Task goal
Your task is to repeat the entries exactly. Leave the pictures out.
=======
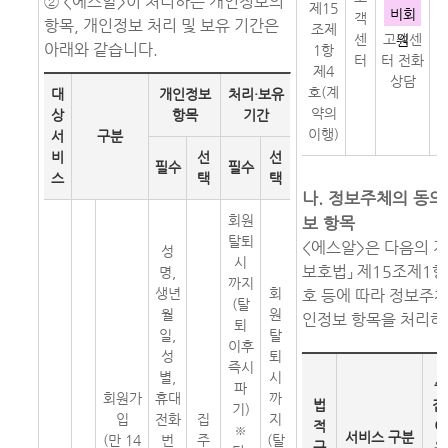
② <에스알>이 처리하는 개인정보의
제15
비회
객
항목, 개인정보 처리 및 보유 기간은
조제
의
센
고객센
원
아래와 같습니다.
1항
터
터 전화
제4
항
상담
호(계
대
개인정보
처리·보유
약의
상
항목
기간
이행)
서
구분
비
선
선
필수
필수
스
택
택
나. 정보주체의 동의
회원
보 항목
탈퇴
<에스알>은 다음의 
성
시
보호법」 제15조제1항
명,
까지
생년
회
호 등에 따라 정보주체
(탈
월
원
인정보 항목을 처리하
퇴
일,
탈
이후
성
퇴
즉시
별,
시
수
파
회원가
휴대
까
법
집
기)
입
전화
집
지
적
이
※
서비스 구분
(만 14
번
주
(탈
근
용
=======
Solution for this problem
② <에스알>이 처리하는 개인정보의
제15
비회
객
항목, 개인정보 처리 및 보유 기간은
조제
의
센
고객센
원
아래와 같습니다.
1항
터
터 전화
제4
항
상담
호(계
대
개인정보
처리·보유
약의
상
항목
기간
이행)
서
구분
비
선
선
필수
필수
스
택
택
나. 정보주체의 동의
회원
보 항목
탈퇴
<에스알>은 다음의 
성
시
보호법」 제15조제1항
명,
까지
생년
회
호 등에 따라 정보주체
(탈
월
원
인정보 항목을 처리하
퇴
일,
탈
이후
성
퇴
즉시
별,
시
수
파
회원가
휴대
까
법
집
기)
입
전화
집
지
적
이
※
서비스 구분
(만 14
번
주
(탈
근
용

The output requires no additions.